Sometimes I wonder if we haven't lost focus on what Rosh Hashannah really is.  It's the spiritual new year, Yom Zikaron, the Day of Memory when we are supposed to begin our accounting of our deeds.  G-d is the "CPA."  The real preparation for Rosh HaShannah is supposed to be Teshuva, Repentance.  In addition to the Machzor Prayerbook course by Reuven Grodner I'm taking this month in Pardess, I'm studying his  Rav Soloveitchik on Repentance.  G-d willing, I'll be blogging more about that, whether on this blog or Shiloh Musings, I'm not sure.

*The number and creativity of these "puns" grows from year to year.

4 comments:

Sarah Likes Green said...

Menu - kind of. Honey cake dome today. Clothes - enough but not new unless time for shopping. Shul seats - not yet, husbands job! Guests - not yet. Shopping - not yet. Shiurim? Spiritual reflection? Some reading? A little.

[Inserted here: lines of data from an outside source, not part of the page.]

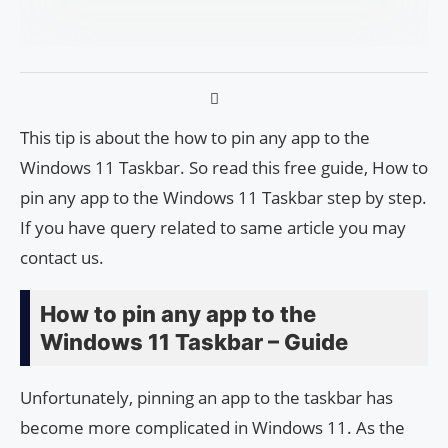
This tip is about the how to pin any app to the
Windows 11 Taskbar. So read this free guide, How to
pin any app to the Windows 11 Taskbar step by step.
If you have query related to same article you may
contact us.
How to pin any app to the
Windows 11 Taskbar – Guide
Unfortunately, pinning an app to the taskbar has
become more complicated in Windows 11. As the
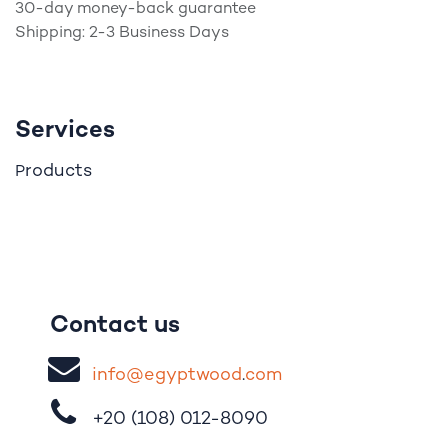
30-day money-back guarantee
Shipping: 2-3 Business Days
Services
roducts
P
Contact us
i
nfo@egypt
woo
d
​.
com
+20 (108)
012-8090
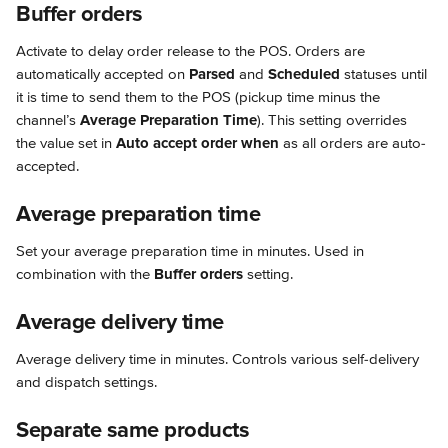
Buffer orders
Activate to delay order release to the POS. Orders are 
automatically accepted on 
Parsed
 and 
Scheduled
 statuses until 
it is time to send them to the POS (pickup time minus the 
channel’s 
Average Preparation Time
). This setting overrides 
the value set in 
Auto accept order when
 as all orders are auto-
accepted.
Average preparation time
Set your average preparation time in minutes. Used in 
combination with the 
Buffer orders
 setting.
Average delivery time
Average delivery time in minutes. Controls various self-delivery 
and dispatch settings.
Separate same products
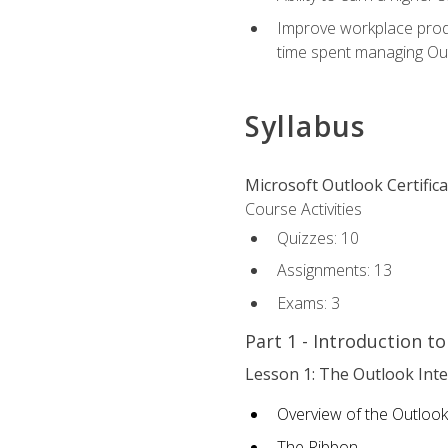
Improve workplace produ
time spent managing Ou
Syllabus
Microsoft Outlook Certific
Course Activities
Quizzes: 10
Assignments: 13
Exams: 3
Part 1 - Introduction t
Lesson 1: The Outlook Inte
Overview of the Outlook
The Ribbon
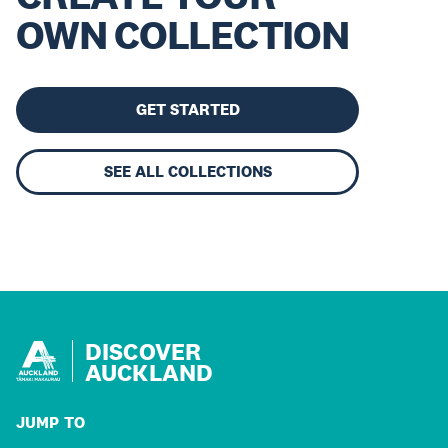
OWN COLLECTION
GET STARTED
SEE ALL COLLECTIONS
DISCOVER
AUCKLAND
JUMP TO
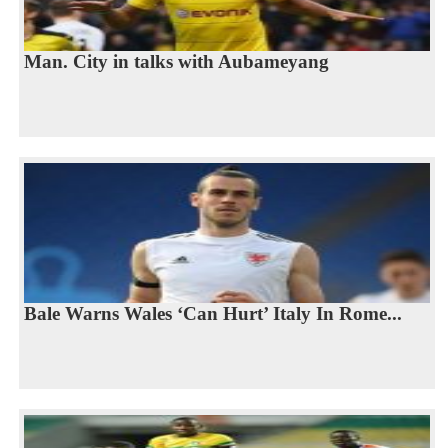
Man. City in talks with Aubameyang
Bale Warns Wales ‘Can Hurt’ Italy In Rome...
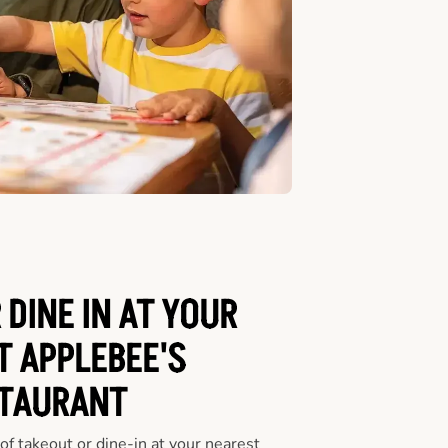
 DINE IN AT YOUR
T APPLEBEE'S
TAURANT
f takeout or dine-in at your nearest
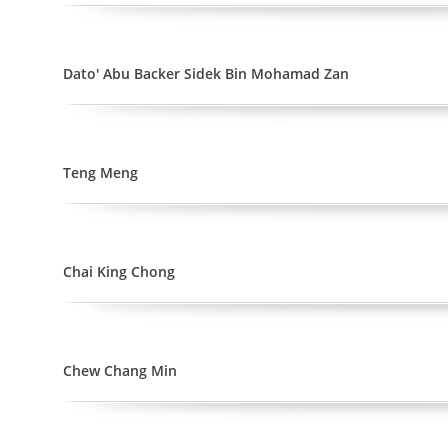
Dato' Abu Backer Sidek Bin Mohamad Zan
Teng Meng
Chai King Chong
Chew Chang Min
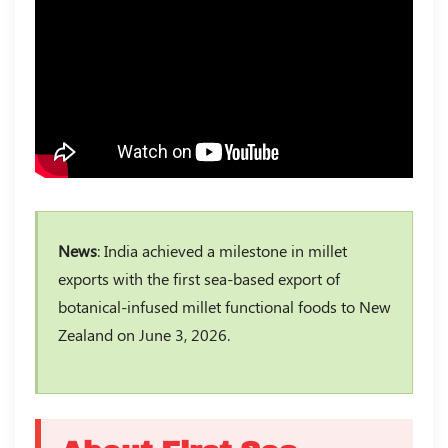
News
: India achieved a milestone in millet
exports with the first sea-based export of
botanical-infused millet functional foods to New
Zealand on June 3, 2026.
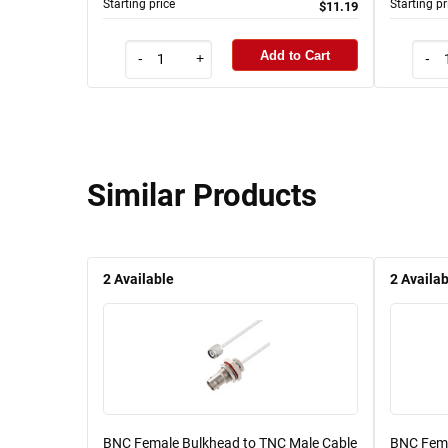
Starting price
Starting pr
$11.19
Add to Cart
-
+
-
Similar Products
2
Available
2
Availab
BNC Female Bulkhead to TNC Male Cable
BNC Fema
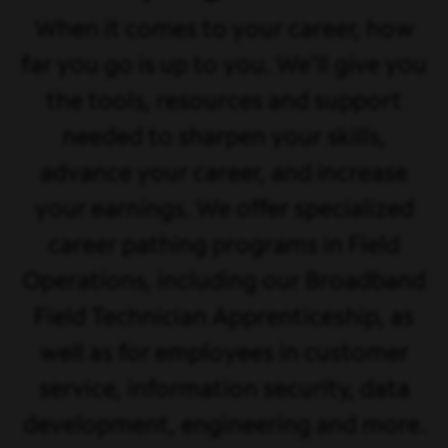
When it comes to your career, how
far you go is up to you. We'll give you
the tools, resources and support
needed to sharpen your skills,
advance your career, and increase
your earnings. We offer specialized
career pathing programs in Field
Operations, including our Broadband
Field Technician Apprenticeship, as
well as for employees in customer
service, information security, data
development, engineering and more.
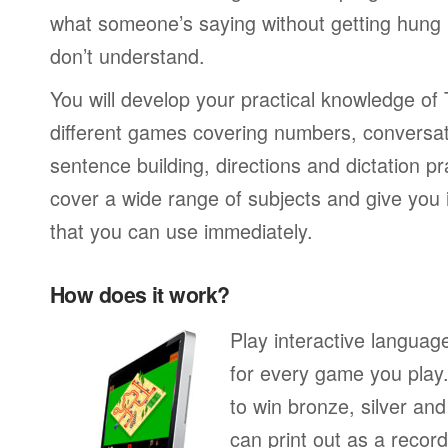
what someone’s saying without getting hung
don’t understand.
You will develop your practical knowledge of
different games covering numbers, conversati
sentence building, directions and dictation pr
cover a wide range of subjects and give you i
that you can use immediately.
How does it work?
Play interactive langua
for every game you play
to win bronze, silver an
can print out as a recor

I like how laid back younate about all the planning :) goes to show there's no need to stress!

Batya said...

Sarah, one thing I recommend is to get everything cooked/prepared in advance, as if chag was Shabbat. All I make fresh before eating is the green salad. You should be able to doven without any worries. In the modern world of fridges and freezers, we don't have to cook on chag. We shouldn't cook on chag. Our souls need the spiritual refreshment found in prayer.
Enjoy

Sarah Likes Green said...

if only my freezer was bigger! once i make challah there'll be no room left much else in there :)
i prefer not to cook on chat either.

Batya said...

Sarah, you have to decide what's most practical to do. A small freezer and oven make it harder. Think of what you really don't need in the freezer and use it up to make space.